Former employees say they perceived systemic pressure for greater sales, long a source of pride for Stumpf and his predecessors at Wells Fargo and Minneapolis-based Norwest Bank, which acquired Wells Fargo and took its name in 1998.

"They called them solutions, which made it seem like the customer needed the product," said a former Wells Fargo teller who asked not to be identified because she now works for another bank.

Once she pulled up the profile of an older man who had three accounts, one for his direct deposit, one for checking and one for savings. The man became upset about the savings account, the teller said, because he hadn't known about it. It was empty and he was paying for it, for no reason. "It happened a lot with elderly customers who didn't do online banking," the teller said.

Carrie Tolstedt, the executive formerly in charge of the bank's 6,000 branches, was praised as a "standard-bearer of our culture" by Stumpf when she announced her retirement this past summer. Tolstedt earned more than $20 million in annual bonuses from 2010 to 2015, years in which Wells Fargo admits its employees were opening fraudulent accounts and the bank turned a typical annual profit of $20 billion.

Known as the "watchmaker" for her attention to detail in the company's massive branch network, according to the Wall Street Journal, Tolstedt exerted pressure for cross-selling that carried down through regional managers to district managers and branch managers and then personal bankers and tellers across the country.

A Wells Fargo spokeswoman in Los Angeles last week declined to comment on the specific details of cross-selling and employee incentives and penalties. In a statement, the company said it is "focused on deepening customer relationships through our needs assessment process and helping customers succeed financially."

Joyce Gill managed the Wells Fargo at Nicollet Avenue and 31st Street from 2002 to 2011, and said the pressure to make sales ramped up during the latter half of her years at the branch. In all, she spent 20 years with the firm but left, she says, because she couldn't in good conscience push her employees and customers as hard as managers wanted. "I drank the Kool-Aid for a while, but it just became ridiculous," she said.

It does not surprise her that allegations of fraud came out, she said. She and other managers tried to soften the message from above, but over time, "there was no filtering it." Either people had to make increasingly difficult goals, or they'd be fired, she said.

"People need their jobs. The only reason why I walked away from a 20-year career and have been struggling ever since, is because ethically and morally, I couldn't do it anymore," Gill said. "I knew when I came to work in the morning that I would have to say something to someone that wouldn't sit right with me."
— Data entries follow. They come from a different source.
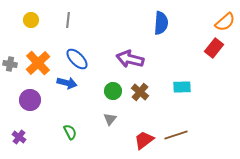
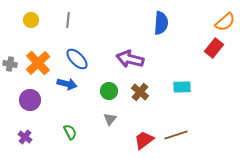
blue arrow: moved 1 px down
green circle: moved 4 px left
purple cross: moved 6 px right
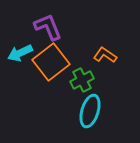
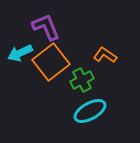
purple L-shape: moved 2 px left
cyan ellipse: rotated 44 degrees clockwise
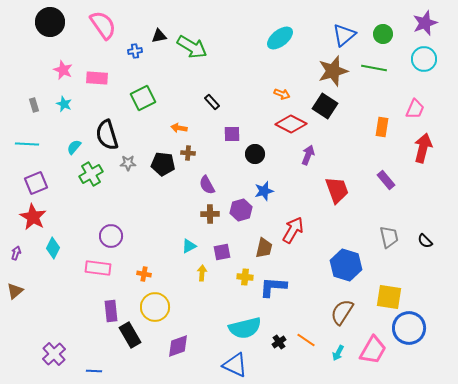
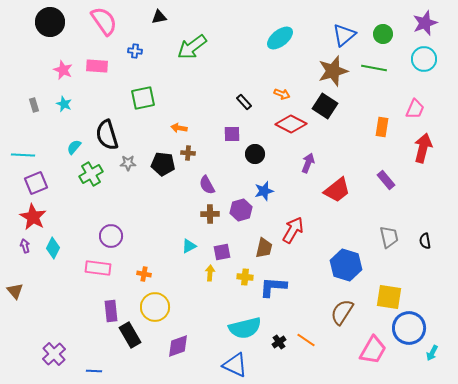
pink semicircle at (103, 25): moved 1 px right, 4 px up
black triangle at (159, 36): moved 19 px up
green arrow at (192, 47): rotated 112 degrees clockwise
blue cross at (135, 51): rotated 16 degrees clockwise
pink rectangle at (97, 78): moved 12 px up
green square at (143, 98): rotated 15 degrees clockwise
black rectangle at (212, 102): moved 32 px right
cyan line at (27, 144): moved 4 px left, 11 px down
purple arrow at (308, 155): moved 8 px down
red trapezoid at (337, 190): rotated 72 degrees clockwise
black semicircle at (425, 241): rotated 35 degrees clockwise
purple arrow at (16, 253): moved 9 px right, 7 px up; rotated 32 degrees counterclockwise
yellow arrow at (202, 273): moved 8 px right
brown triangle at (15, 291): rotated 30 degrees counterclockwise
cyan arrow at (338, 353): moved 94 px right
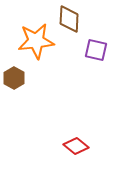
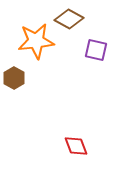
brown diamond: rotated 64 degrees counterclockwise
red diamond: rotated 30 degrees clockwise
When Farsheed Fozouni started at Wells Fargo in 2006, tellers had to sell 45 solutions — financial products like a debit card, credit card, checking account — to customers each quarter.

That was the minimum. Incentive pay kicked in at $2 per "solution" over the threshold of 45, and $2.50 for any product sold over a higher threshold, and so on. But incentive pay for tellers was capped around $650 per quarter, and the quotas kept rising.

"When I left in 2012, the minimum in order to keep your job was 90 solutions," said Fozouni, who worked at branches in Texas and California. "Each year they just kept getting more and more ridiculous."

He said he saw a grown man reduced to tears by the pressure, and customers constantly pushed to buy products they didn't want.

Any fraud Fozouni heard about resulted in people getting fired, but the outcome was often new rules that made meeting sales targets more difficult for those who remained. For instance, Fozouni worked at a branch in California for about a year, and one of his predecessors had been caught selling multiple debit cards to elderly customers on the argument that they needed spares all over the house — 10 debit cards to one customer in one case.

That person was fired, and the rules changed so that Wells Fargo employees could only be credited for three "solutions" per customer. That made it even harder to meet the quotas, Fouzouni said, since even legitimate sales of products didn't count after a customer signed up for three.